Fuse Concert Review: Stravinsky and Ravel Operas by the Boston Symphony Orchestra/Charles Dutoit

That Symphony Hall was probably a third empty is inexplicable, but, if you missed any of these concerts, it’s truly your loss. These were among the BSO’s benchmark performances of the last decade.

By Jonathan Blumhofer.

Soprano Olga Peretyatko and conductor Charles Dutoit following the BSO performance of Stravinsky’s “The Nightingale.” Photo: Stu Rosner

Over the years, the Boston Symphony Orchestra (BSO) has proven itself to be a fine opera orchestra. As we were reminded with the release of this summer’s archival recordings from Tanglewood, music directors going back at least to Charles Munch have left documents of blazing performances with the orchestra of stage works by Wagner, Mozart, Verdi, Berlioz, and Beethoven, to name but a few.

So it should come as no surprise that the BSO’s performances of two short operas by Igor Stravinsky and Maurice Ravel this past weekend (I attended Friday’s concert) were so well played. What made these performances so successful, though, were seemingly peripheral elements that derived from astute programming choices by BSO management: both works spoke to each other across the two halves of the concert—the Stravinsky fed the Ravel, so to speak, and vice versa.

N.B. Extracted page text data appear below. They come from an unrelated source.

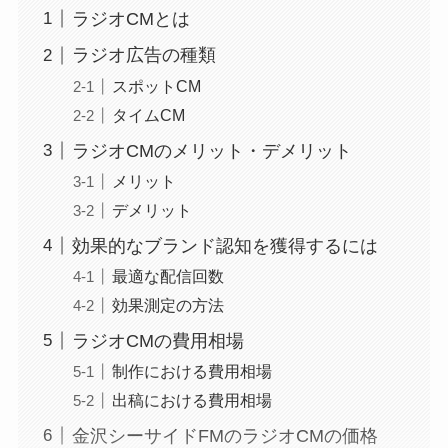
ラジオCMとは
ラジオ広告の種類
スポットCM
タイムCM
ラジオCMのメリット・デメリット
メリット
デメリット
効果的なブランド認知を獲得するには
最適な配信回数
効果測定の方法
ラジオCMの費用相場
制作における費用相場
出稿における費用相場
金沢シーサイドFMのラジオCMの価格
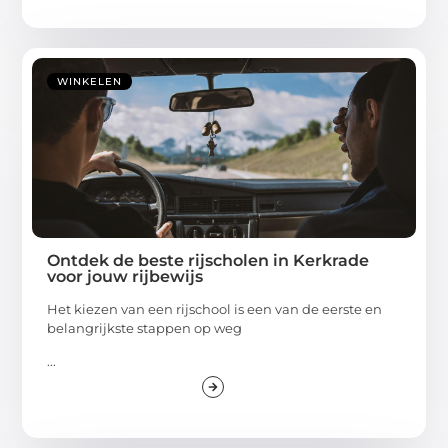
WINKELEN
Ontdek de beste rijscholen in Kerkrade
voor jouw rijbewijs
Het kiezen van een rijschool is een van de eerste en
belangrijkste stappen op weg
...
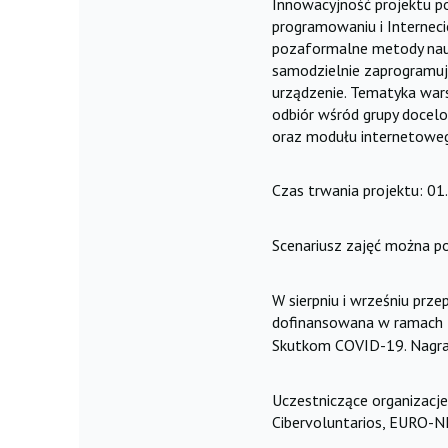
Innowacyjność projektu p
programowaniu i Internec
pozaformalne metody nauc
samodzielnie zaprogramują
urządzenie. Tematyka wars
odbiór wśród grupy docelo
oraz modułu internetoweg
Czas trwania projektu: 0
Scenariusz zajęć można p
W sierpniu i wrześniu prz
dofinansowana w ramach P
Skutkom COVID-19. Nagran
Uczestniczące organizacje
Cibervoluntarios, EURO-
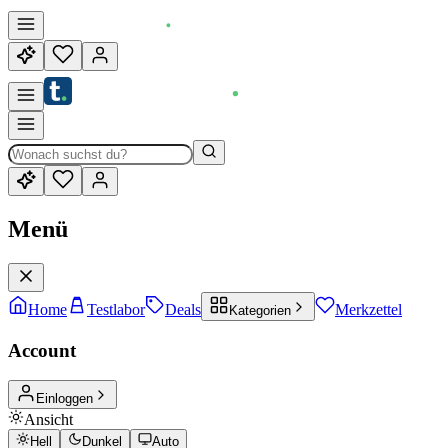
Menü
Home
Testlabor
Deals
Merkzettel
Kategorien
Account
Einloggen
Ansicht
Hell
Dunkel
Auto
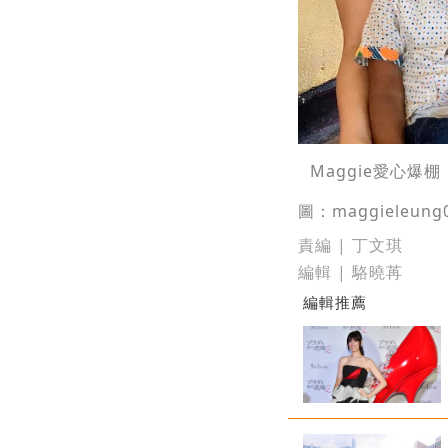
Maggie愛心爆棚
圖：maggieleung0
責編 | 丁文琪
編輯 | 駱曉苒
編輯推薦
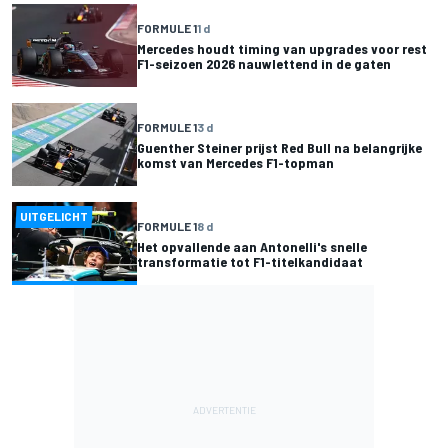
FORMULE 1
1 d
Mercedes houdt timing van upgrades voor rest
F1-seizoen 2026 nauwlettend in de gaten
FORMULE 1
3 d
Guenther Steiner prijst Red Bull na belangrijke
komst van Mercedes F1-topman
UITGELICHT
FORMULE 1
8 d
Het opvallende aan Antonelli's snelle
transformatie tot F1-titelkandidaat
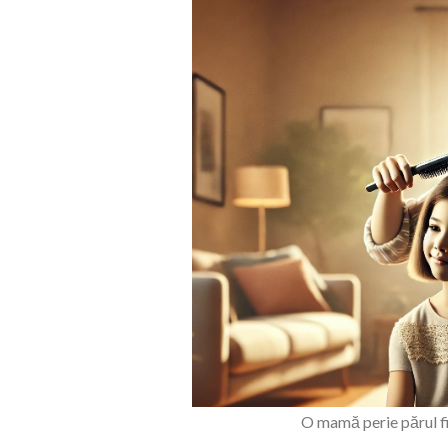
O mamă perie părul fi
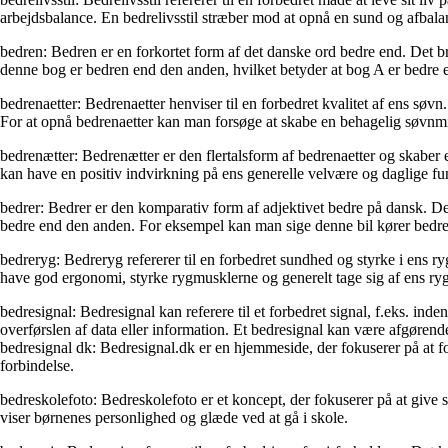
arbejdsbalance. En bedrelivsstil stræber mod at opnå en sund og afbalanc
bedren: Bedren er en forkortet form af det danske ord bedre end. Det br
denne bog er bedren end den anden, hvilket betyder at bog A er bedre
bedrenaetter: Bedrenaetter henviser til en forbedret kvalitet af ens søv
For at opnå bedrenaetter kan man forsøge at skabe en behagelig søvnmil
bedrenætter: Bedrenætter er den flertalsform af bedrenaetter og skabe
kan have en positiv indvirkning på ens generelle velvære og daglige fu
bedrer: Bedrer er den komparativ form af adjektivet bedre på dansk. Det 
bedre end den anden. For eksempel kan man sige denne bil kører bedrer
bedreryg: Bedreryg refererer til en forbedret sundhed og styrke i ens 
have god ergonomi, styrke rygmusklerne og generelt tage sig af ens ry
bedresignal: Bedresignal kan referere til et forbedret signal, f.eks. in
overførslen af data eller information. Et bedresignal kan være afgøren
bedresignal dk: Bedresignal.dk er en hjemmeside, der fokuserer på at for
forbindelse.
bedreskolefoto: Bedreskolefoto er et koncept, der fokuserer på at give 
viser børnenes personlighed og glæde ved at gå i skole.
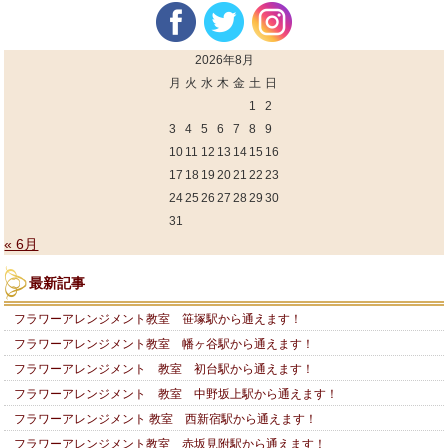
2026年8月
月
火
水
木
金
土
日
1
2
3
4
5
6
7
8
9
10
11
12
13
14
15
16
17
18
19
20
21
22
23
24
25
26
27
28
29
30
31
« 6月
最新記事
フラワーアレンジメント教室 笹塚駅から通えます！
フラワーアレンジメント教室 幡ヶ谷駅から通えます！
フラワーアレンジメント 教室 初台駅から通えます！
フラワーアレンジメント 教室 中野坂上駅から通えます！
フラワーアレンジメント 教室 西新宿駅から通えます！
フラワーアレンジメント教室 赤坂見附駅から通えます！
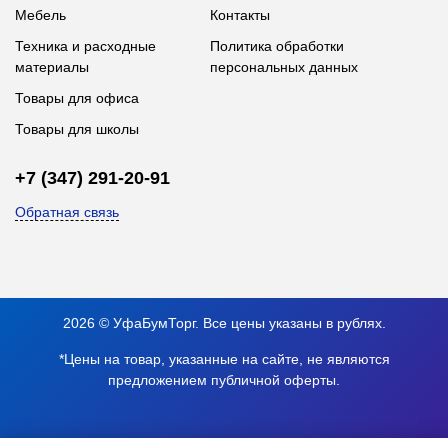
Мебель
Контакты
Техника и расходные
Политика обработки
материалы
персональных данных
Товары для офиса
Товары для школы
+7 (347) 291-20-91
Обратная связь
2026 © УфаБумТорг. Все цены указаны в рублях.
*Цены на товар, указанные на сайте, не являются
предложением публичной оферты.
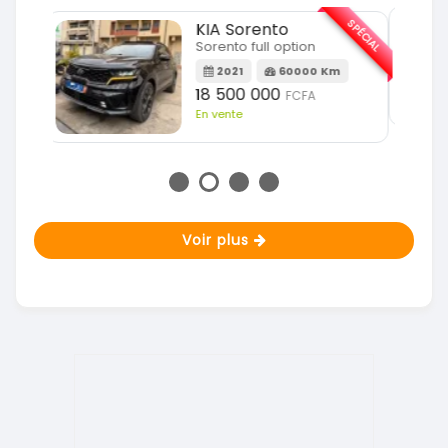
SPÉCIAL
KIA Sportage
SPÉCIAL
Sportage 2021
2021
78000 Km
m
14 500 000
FCFA
En vente
Voir plus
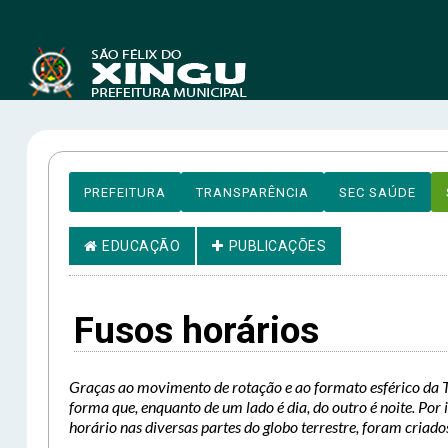
PREFEITURA
TRANSPARÊNCIA
SEC SAÚDE
EDUCAÇÃO
PUBLICAÇÕES
Fusos horários
Graças ao movimento de rotação e ao formato esférico da Te
forma que, enquanto de um lado é dia, do outro é noite. Por 
horário nas diversas partes do globo terrestre, foram criados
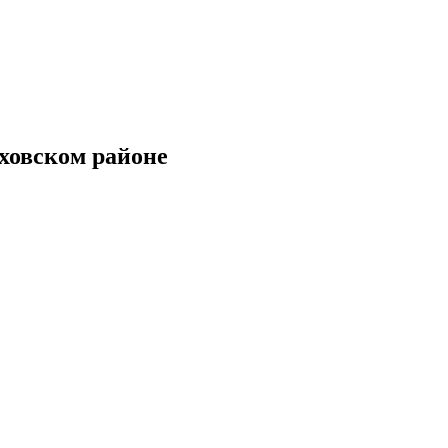
ховском районе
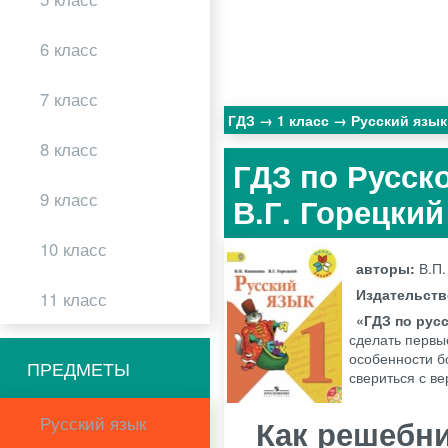
6 класс
7 класс
ГДЗ
1 класс
Русский язы
8 класс
ГДЗ по Русско
9 класс
В.Г. Горецки
10 класс
авторы:
В.П.
Издательст
11 класс
«ГДЗ по русс
сделать первы
особенности бо
ПРЕДМЕТЫ
свериться с в
Русский язык
Как решебни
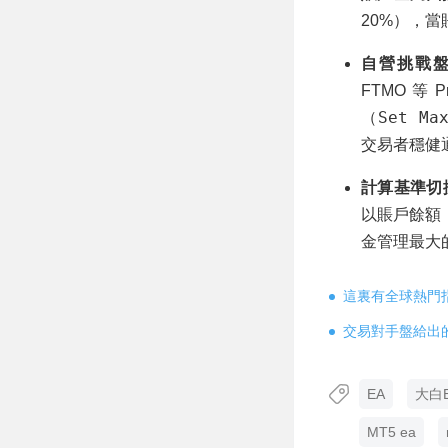
20%），
自營挑戰盤專項
FTMO 等
Set Ma
（
交易者穩健
計算基準切換（U
以賬戶餘額（
金管理最大
這裏有全球熱門
交易對手盤給出
EA
大白
MT5 ea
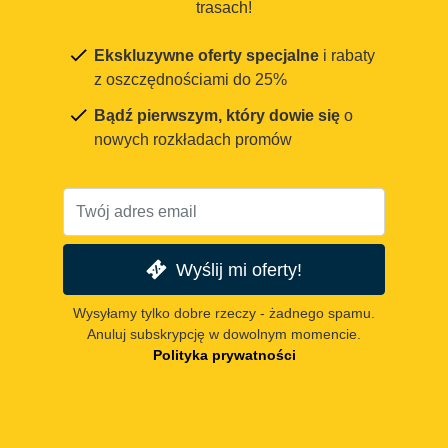
trasach!
Ekskluzywne oferty specjalne
i rabaty
z oszczędnościami do 25%
Bądź pierwszym, który dowie się
o
nowych rozkładach promów
Wyślij mi oferty!
Wysyłamy tylko dobre rzeczy - żadnego spamu.
Anuluj subskrypcję w dowolnym momencie.
Polityka prywatności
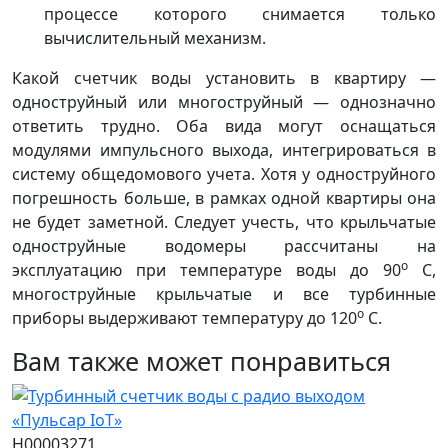
процессе которого снимается только
вычислительный механизм.
Какой счетчик воды установить в квартиру —
одноструйный или многоструйный — однозначно
ответить трудно. Оба вида могут оснащаться
модулями импульсного выхода, интегрироваться в
систему общедомового учета. Хотя у одноструйного
погрешность больше, в рамках одной квартиры она
не будет заметной. Следует учесть, что крыльчатые
одноструйные водомеры рассчитаны на
о
эксплуатацию при температуре воды до 90
С,
многоструйные крыльчатые и все турбинные
о
приборы выдерживают температуру до 120
С.
Вам также может понравиться
Н00003271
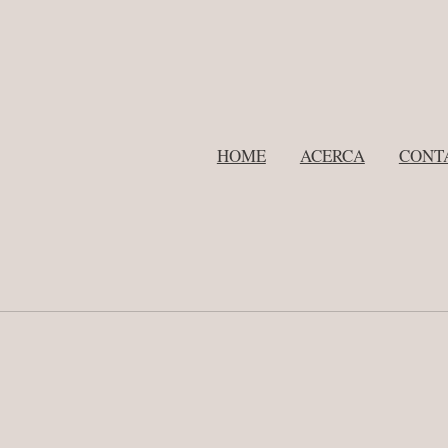
HOME
ACERCA
CONT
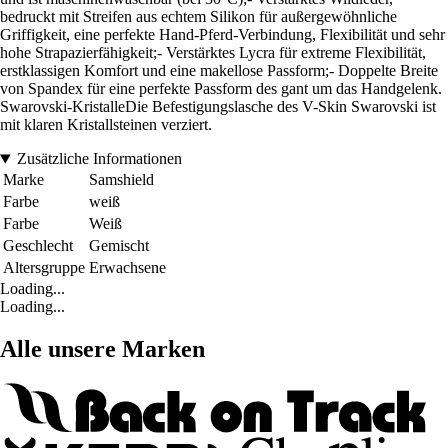
bedruckt mit Streifen aus echtem Silikon für außergewöhnliche
Griffigkeit, eine perfekte Hand-Pferd-Verbindung, Flexibilität und sehr
hohe Strapazierfähigkeit;- Verstärktes Lycra für extreme Flexibilität,
erstklassigen Komfort und eine makellose Passform;- Doppelte Breite
von Spandex für eine perfekte Passform des gant um das Handgelenk.
Swarovski-KristalleDie Befestigungslasche des V-Skin Swarovski ist
mit klaren Kristallsteinen verziert.
Zusätzliche Informationen
Marke
Samshield
Farbe
weiß
Farbe
Weiß
Geschlecht
Gemischt
Altersgruppe
Erwachsene
Loading...
Loading...
Alle unsere Marken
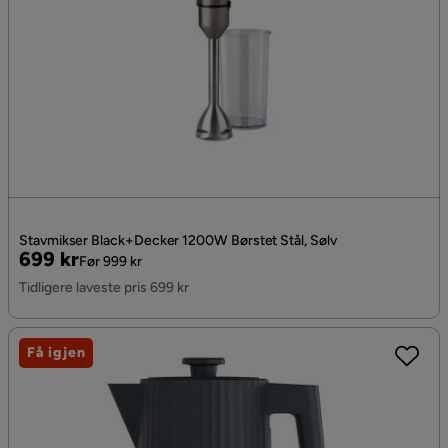
Stavmikser Black+Decker 1200W Børstet Stål, Sølv
Pris
Original
699 kr
Før 999 kr
Pris
Tidligere laveste pris 699 kr
Få igjen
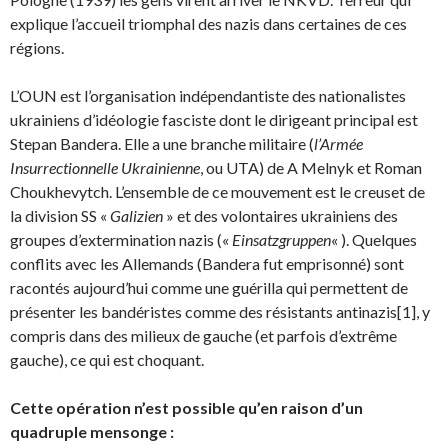
explique l’accueil triomphal des nazis dans certaines de ces
régions.
L’OUN est l’organisation indépendantiste des nationalistes
ukrainiens d’idéologie fasciste dont le dirigeant principal est
Stepan Bandera. Elle a une branche militaire (
l’Armée
Insurrectionnelle Ukrainienne
, ou UTA) de A Melnyk et Roman
Choukhevytch. L’ensemble de ce mouvement est le creuset de
la division SS «
Galizien
» et des volontaires ukrainiens des
groupes d’extermination nazis («
Einsatzgruppen
« ). Quelques
conflits avec les Allemands (Bandera fut emprisonné) sont
racontés aujourd’hui comme une guérilla qui permettent de
présenter les bandéristes comme des résistants antinazis[1], y
compris dans des milieux de gauche (et parfois d’extrême
gauche), ce qui est choquant.
Cette opération n’est possible qu’en raison d’un
quadruple mensonge :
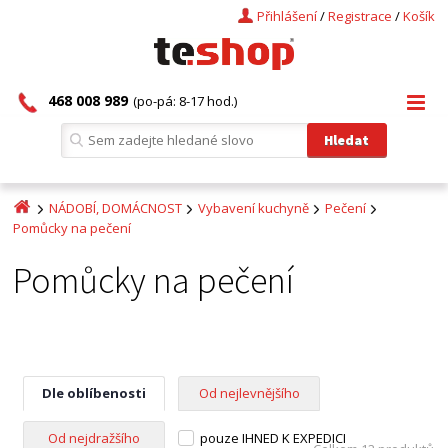
Přihlášení
/
Registrace
/
Košík
468 008 989
(po-pá: 8-17 hod.)
NÁDOBÍ, DOMÁCNOST
Vybavení kuchyně
Pečení
Pomůcky na pečení
Pomůcky na pečení
Dle oblíbenosti
Od nejlevnějšího
Od nejdražšího
pouze IHNED K EXPEDICI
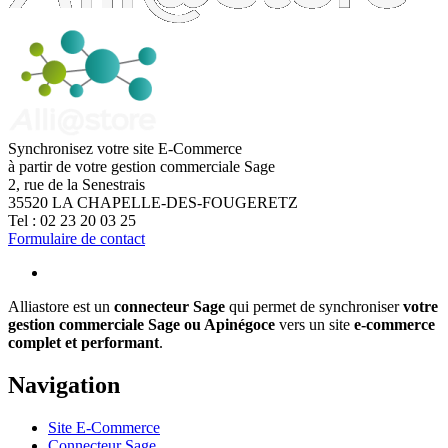
Synchronisez votre site E-Commerce
à partir de votre gestion commerciale Sage
2, rue de la Senestrais
35520
LA CHAPELLE-DES-FOUGERETZ
Tel :
02 23 20 03 25
Formulaire de contact
Alliastore est un
connecteur Sage
qui permet de synchroniser
votre
gestion commerciale Sage ou Apinégoce
vers un site
e-commerce
complet et performant
.
Navigation
Site E-Commerce
Connecteur Sage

Also, the music palpably fired up the BSO, vocal soloists, and Tanglewood Festival Chorus (TFC): there was an electricity to Friday’s concert that has been rare, in recent seasons, at Symphony Hall, and it was thrilling to experience. That the hall was probably a third empty is inexplicable, but, if you missed any of these concerts, it’s truly your loss. These were among the BSO’s benchmark performances of the last decade, and, if they do nothing else, I hope the artistic quality of this weekend’s concerts encourages the BSO’s programming committee to continue down the path of pairing strong, perhaps unfamiliar, pieces by major twentieth-century composers and eschewing the tired model of overture-concerto-symphony every now and again: there’s nothing to lose by doing this a few times a season. In fact, there’s a whole lot to gain.

Completed about a decade apart, Stravinsky’s The Nightingale and Ravel’s L’Enfant et les Sortilèges complement each other strikingly well. Both feature kaleidoscopic orchestrations, boldly lyrical (and, at times, highly virtuosic) vocal writing, and concise senses of dramatic pacing that waste no gestures.

They have their differences, too. The Nightingale is driven less by lyrical melodic writing (though there’s plenty of that) than by motivic gestures and fantastically conceived orchestral colors that could come from no other composer. L’Enfant, on the other hand, is much more traditional: it’s basically a “numbers opera” with solo arias and ensembles, though Ravel draws all sorts of natural and animal onomatopoeia from instrumentalists and singers over its 40-odd minutes.

The role of the Nightingale is one of the most challenging in the repertoire, demanding a singer with an enormous range, technical agility, and the ability to switch between acrobatics and lyricism on a dime. On Friday night, soprano Olga Peretyatko possessed all these qualities and more, tossing off Stravinsky’s virtuosic writing with ease and spinning webs of clear-toned, silvery melody.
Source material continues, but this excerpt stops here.